Do you work with other PRs on your blog? How would you prefer they approach you and with what kind of content?
No, I don’t – never had the chance to because, although I’ve been sent numerous press releases, those I found really interesting to have a constructive dialogue with were only interested in ‘broadcast’, not in anything else. I’m happy to be approached by anyone who has a very interesting story to tell, particularly in our line of work, and is ready to answer my questions – some I’ve even invited to host a #PowerAndInfluence chat but, when they learned that the chat is a conversation and not a prescriptive Q&A or a chest-beating opportunity, never came back to me.
If I like what I read, then I’ll approach the sender – I will never ask to be paid for my writing about them or doing a #PowerAndInfluence together; I have a blog because I am passionate about what I do/write – it’s not a means of income for me and it will never be; this is why I don’t accept any advertisements etc.

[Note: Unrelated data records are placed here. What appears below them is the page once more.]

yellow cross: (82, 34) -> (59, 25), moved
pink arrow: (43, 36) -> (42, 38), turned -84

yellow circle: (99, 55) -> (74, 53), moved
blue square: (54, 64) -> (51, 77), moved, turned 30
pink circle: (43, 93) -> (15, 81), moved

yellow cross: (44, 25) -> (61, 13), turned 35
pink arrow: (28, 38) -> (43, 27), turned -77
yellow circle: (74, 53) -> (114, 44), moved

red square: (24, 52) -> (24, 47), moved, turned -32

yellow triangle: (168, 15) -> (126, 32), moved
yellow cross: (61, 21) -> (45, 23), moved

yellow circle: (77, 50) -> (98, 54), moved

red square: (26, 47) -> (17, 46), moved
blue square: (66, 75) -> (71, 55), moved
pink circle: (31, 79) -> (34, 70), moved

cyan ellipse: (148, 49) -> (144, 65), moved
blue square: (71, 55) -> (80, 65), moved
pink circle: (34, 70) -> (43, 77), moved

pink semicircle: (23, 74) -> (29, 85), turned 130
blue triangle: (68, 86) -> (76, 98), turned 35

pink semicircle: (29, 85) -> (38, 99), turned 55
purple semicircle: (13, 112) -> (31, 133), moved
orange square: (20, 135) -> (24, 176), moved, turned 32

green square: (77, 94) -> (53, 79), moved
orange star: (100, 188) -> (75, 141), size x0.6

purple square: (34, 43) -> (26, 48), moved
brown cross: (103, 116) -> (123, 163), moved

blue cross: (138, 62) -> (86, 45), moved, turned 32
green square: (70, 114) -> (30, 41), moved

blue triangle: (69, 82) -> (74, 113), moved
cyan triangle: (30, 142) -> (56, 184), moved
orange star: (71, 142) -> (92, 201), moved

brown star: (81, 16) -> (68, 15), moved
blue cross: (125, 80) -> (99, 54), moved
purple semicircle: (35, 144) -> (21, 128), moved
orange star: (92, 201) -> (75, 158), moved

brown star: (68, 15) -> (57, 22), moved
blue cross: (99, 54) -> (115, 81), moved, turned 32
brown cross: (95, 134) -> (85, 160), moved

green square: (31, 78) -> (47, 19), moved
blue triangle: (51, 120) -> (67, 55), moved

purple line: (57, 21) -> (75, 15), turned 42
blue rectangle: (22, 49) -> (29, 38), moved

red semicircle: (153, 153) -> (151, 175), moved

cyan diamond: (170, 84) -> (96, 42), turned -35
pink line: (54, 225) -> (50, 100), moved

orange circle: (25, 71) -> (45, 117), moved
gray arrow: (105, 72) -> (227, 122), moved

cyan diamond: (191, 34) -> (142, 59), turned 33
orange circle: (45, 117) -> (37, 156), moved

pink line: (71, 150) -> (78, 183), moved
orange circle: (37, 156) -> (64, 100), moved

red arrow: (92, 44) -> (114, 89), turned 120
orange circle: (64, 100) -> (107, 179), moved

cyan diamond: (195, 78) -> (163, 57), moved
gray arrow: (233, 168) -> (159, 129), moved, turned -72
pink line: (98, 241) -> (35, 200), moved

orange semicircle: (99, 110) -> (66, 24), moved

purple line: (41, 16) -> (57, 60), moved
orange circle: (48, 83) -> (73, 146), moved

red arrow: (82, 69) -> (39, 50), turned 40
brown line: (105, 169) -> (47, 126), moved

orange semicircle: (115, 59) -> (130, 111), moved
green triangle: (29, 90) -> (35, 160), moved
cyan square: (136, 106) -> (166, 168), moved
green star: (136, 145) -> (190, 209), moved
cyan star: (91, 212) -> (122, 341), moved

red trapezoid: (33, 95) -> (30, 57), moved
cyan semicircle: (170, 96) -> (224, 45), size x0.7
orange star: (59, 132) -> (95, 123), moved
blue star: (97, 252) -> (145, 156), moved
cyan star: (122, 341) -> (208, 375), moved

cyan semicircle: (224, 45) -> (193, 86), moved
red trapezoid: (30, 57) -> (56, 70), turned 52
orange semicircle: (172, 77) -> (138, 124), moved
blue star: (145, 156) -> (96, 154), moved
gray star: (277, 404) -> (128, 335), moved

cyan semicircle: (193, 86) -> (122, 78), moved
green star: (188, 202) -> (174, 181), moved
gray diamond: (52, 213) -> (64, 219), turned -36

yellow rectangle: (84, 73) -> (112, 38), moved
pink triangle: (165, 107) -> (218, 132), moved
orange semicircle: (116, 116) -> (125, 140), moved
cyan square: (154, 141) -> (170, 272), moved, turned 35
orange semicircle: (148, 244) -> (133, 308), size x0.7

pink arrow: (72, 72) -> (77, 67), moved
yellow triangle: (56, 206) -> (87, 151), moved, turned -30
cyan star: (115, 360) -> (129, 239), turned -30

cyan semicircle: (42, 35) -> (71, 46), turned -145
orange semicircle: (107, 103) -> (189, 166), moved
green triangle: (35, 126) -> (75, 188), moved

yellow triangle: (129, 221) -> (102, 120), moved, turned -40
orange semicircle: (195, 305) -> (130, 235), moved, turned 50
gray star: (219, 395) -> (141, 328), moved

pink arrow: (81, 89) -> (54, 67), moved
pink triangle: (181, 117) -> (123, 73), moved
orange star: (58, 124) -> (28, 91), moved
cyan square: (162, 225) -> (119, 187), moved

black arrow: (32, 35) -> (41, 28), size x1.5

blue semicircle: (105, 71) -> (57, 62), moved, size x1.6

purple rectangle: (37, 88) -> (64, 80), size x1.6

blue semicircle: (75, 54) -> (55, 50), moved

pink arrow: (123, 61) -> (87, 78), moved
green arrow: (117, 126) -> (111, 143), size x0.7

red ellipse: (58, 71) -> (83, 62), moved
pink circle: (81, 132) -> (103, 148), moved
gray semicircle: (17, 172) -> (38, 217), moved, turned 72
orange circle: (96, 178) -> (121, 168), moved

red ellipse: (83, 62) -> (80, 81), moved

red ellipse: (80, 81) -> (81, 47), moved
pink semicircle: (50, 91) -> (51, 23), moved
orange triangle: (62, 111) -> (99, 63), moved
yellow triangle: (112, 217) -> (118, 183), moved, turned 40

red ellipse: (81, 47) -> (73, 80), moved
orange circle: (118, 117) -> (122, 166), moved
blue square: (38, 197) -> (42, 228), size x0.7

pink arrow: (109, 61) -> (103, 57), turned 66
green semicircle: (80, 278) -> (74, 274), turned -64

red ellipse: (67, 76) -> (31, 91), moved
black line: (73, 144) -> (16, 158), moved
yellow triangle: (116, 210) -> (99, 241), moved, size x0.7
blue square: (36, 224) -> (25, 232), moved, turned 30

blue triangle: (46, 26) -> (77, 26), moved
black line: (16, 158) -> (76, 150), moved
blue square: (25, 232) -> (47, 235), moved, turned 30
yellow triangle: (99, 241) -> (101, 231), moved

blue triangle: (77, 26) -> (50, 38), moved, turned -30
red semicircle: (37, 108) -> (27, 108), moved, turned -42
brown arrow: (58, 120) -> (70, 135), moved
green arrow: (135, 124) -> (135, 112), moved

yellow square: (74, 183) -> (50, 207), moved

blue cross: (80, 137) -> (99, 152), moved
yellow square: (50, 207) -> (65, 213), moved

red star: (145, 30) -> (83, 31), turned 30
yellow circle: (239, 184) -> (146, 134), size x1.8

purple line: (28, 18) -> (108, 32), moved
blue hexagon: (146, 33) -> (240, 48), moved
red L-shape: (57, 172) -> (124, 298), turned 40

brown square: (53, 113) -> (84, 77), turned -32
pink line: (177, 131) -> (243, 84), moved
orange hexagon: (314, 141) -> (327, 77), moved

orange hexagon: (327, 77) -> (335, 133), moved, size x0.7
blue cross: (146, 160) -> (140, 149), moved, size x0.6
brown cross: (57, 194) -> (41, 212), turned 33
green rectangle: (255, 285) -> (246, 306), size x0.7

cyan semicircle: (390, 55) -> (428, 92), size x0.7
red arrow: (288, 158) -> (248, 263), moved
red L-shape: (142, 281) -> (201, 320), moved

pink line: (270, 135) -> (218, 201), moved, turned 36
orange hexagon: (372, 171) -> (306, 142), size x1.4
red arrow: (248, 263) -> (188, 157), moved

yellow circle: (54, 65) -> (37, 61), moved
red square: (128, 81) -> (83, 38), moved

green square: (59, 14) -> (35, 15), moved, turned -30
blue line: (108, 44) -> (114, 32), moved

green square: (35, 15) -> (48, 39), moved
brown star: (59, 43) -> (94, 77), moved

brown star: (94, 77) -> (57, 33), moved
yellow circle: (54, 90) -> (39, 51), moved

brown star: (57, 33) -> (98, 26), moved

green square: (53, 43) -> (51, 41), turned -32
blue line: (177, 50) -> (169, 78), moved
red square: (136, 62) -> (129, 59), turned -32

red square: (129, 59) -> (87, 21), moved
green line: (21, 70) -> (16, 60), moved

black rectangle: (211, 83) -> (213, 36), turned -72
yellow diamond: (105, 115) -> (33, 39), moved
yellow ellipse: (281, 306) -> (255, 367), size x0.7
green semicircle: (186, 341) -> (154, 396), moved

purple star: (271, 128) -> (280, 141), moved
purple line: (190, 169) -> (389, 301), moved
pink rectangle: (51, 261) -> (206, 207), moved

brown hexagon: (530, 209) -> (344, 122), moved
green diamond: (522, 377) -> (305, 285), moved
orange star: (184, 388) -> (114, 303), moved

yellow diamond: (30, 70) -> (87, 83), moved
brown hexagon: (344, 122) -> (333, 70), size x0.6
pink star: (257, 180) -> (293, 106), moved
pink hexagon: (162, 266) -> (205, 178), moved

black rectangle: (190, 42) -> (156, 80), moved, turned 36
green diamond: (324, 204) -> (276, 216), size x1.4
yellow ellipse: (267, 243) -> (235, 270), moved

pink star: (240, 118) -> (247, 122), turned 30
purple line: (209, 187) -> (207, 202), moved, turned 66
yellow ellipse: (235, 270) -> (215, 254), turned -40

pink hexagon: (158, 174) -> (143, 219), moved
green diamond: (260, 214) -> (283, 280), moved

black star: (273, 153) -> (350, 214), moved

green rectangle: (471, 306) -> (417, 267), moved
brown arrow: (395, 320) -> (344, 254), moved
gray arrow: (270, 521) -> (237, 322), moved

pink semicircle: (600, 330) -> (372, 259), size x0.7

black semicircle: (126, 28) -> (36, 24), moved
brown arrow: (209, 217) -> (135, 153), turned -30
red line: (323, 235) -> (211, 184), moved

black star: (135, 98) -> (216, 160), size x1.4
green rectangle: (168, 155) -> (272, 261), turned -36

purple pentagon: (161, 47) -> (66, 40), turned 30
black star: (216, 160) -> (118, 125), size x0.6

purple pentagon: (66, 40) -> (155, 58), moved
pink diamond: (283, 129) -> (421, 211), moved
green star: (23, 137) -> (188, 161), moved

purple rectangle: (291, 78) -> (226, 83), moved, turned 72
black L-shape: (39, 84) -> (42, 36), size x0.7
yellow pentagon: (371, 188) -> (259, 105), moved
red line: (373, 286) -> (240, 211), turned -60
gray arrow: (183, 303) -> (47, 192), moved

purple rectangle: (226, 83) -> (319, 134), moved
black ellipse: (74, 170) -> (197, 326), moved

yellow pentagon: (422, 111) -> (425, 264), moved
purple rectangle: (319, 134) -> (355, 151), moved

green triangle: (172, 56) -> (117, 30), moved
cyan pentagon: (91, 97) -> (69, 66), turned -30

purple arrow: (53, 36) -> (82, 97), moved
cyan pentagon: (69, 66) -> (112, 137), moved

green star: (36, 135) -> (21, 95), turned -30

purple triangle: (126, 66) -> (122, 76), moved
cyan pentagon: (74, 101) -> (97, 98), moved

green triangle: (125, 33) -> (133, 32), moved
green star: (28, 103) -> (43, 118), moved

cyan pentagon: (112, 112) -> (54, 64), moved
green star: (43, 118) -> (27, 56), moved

My blog is very personal and special to me, so any co-operation with any other PR professionals will be based on that premise.
What other blogs do you check out regularly?
I read Stephen Waddington, Scott Guthrie and Jessica Pardoe quite regularly, as well as Sarah Waddington’s FutureProof – I like learning something new every day and look for ‘wow, I didn’t know that’ or ‘I never thought about that’ kind of content. But I read many others, too, depending on the topic/subject. The blog articles I loathe are those who invite you in (clickbait style) and bore you to death in the first five minutes with their services on the topic, how you can work with them, etc. I appreciate that some or many make money from writing blogs, and that is fine with me – but it would be great if they could wow the reader with their knowledge on that topic first and, right at the very end of the article, promote what they do and how they do it.